• _To do_: Starting at the line that contains "Looking For Specific Info?" in the listing below, write out every line word for word until you have written the line that contains "Is this an OEM part?".

• _Data supplied_:
((
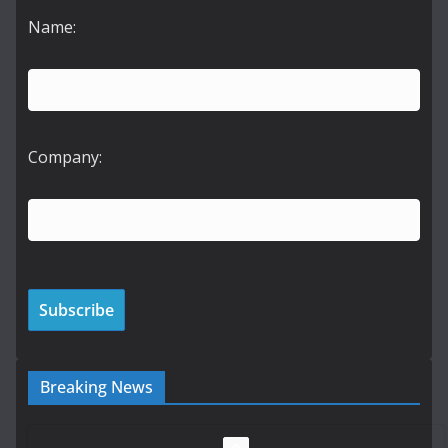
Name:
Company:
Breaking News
))
((
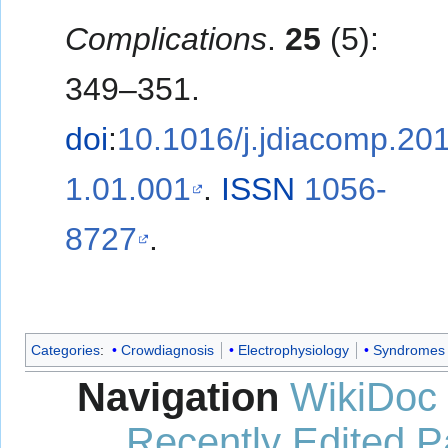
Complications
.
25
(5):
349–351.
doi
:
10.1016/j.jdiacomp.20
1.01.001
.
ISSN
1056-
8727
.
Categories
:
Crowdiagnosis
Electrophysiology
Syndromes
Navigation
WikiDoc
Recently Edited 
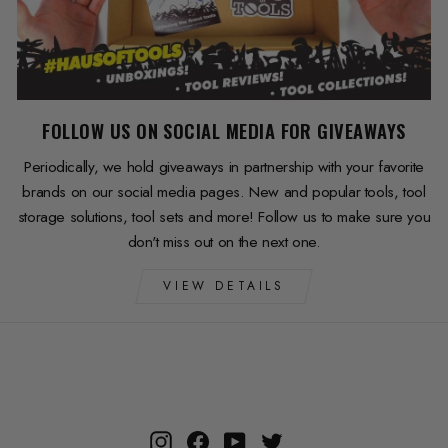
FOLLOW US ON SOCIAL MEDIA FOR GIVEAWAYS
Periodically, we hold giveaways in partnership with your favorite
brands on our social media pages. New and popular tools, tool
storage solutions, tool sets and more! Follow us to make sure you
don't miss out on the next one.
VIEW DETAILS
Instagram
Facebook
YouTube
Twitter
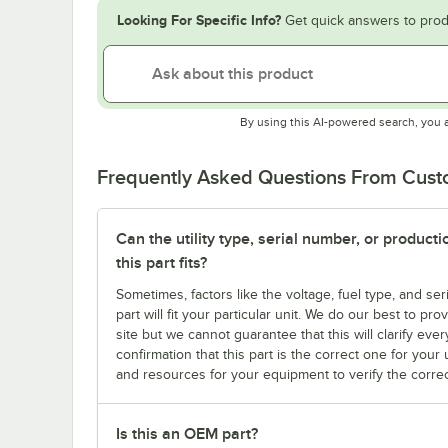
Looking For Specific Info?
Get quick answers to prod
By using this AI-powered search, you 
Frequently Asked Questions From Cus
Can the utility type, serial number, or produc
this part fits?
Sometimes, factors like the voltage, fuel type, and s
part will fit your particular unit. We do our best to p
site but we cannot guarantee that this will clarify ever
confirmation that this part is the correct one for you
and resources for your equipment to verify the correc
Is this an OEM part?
))
((
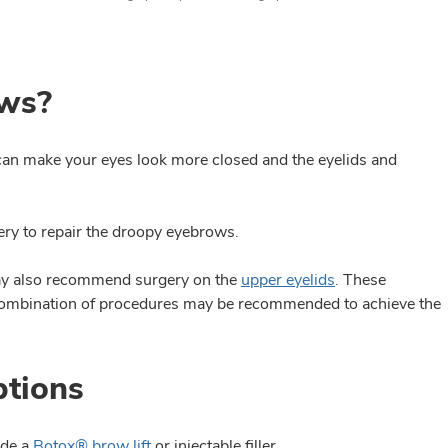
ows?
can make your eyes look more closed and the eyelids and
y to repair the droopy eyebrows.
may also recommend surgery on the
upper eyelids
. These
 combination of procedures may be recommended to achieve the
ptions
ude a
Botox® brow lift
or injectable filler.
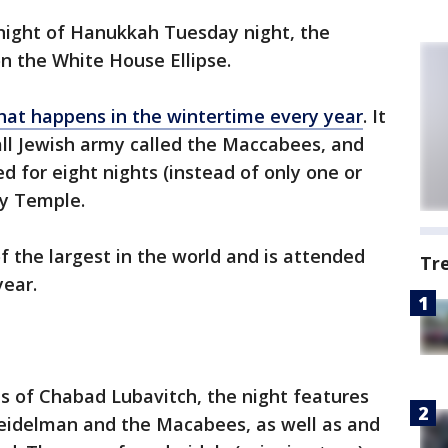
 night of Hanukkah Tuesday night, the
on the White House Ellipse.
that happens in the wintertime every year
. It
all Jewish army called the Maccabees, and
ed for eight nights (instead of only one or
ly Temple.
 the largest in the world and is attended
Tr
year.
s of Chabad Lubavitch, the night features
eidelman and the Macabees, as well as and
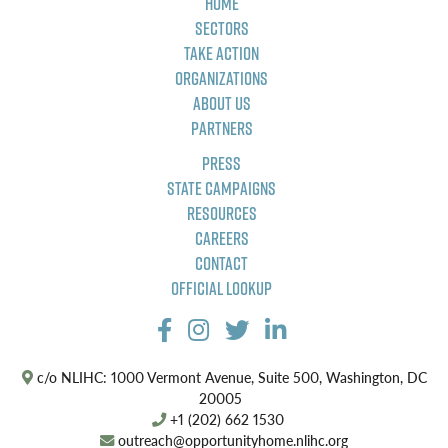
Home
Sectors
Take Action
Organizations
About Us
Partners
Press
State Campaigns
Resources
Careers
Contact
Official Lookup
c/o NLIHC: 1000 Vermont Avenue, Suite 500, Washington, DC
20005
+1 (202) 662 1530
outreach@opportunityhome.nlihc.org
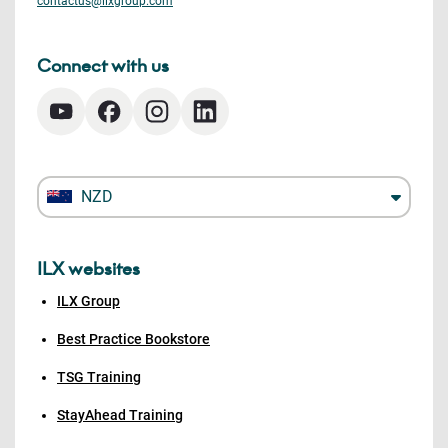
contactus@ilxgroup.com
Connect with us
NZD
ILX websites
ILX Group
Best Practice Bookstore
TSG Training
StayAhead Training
))
• _Completed exercise_:
Looking For Specific Info?
Get quick answers to prod
By using this AI-powered search, you 
Frequently Asked Questions From Cus
Can the utility type, serial number, or produc
this part fits?
Sometimes, factors like the voltage, fuel type, and s
part will fit your particular unit. We do our best to p
site but we cannot guarantee that this will clarify ever
confirmation that this part is the correct one for you
and resources for your equipment to verify the correc
Is this an OEM part?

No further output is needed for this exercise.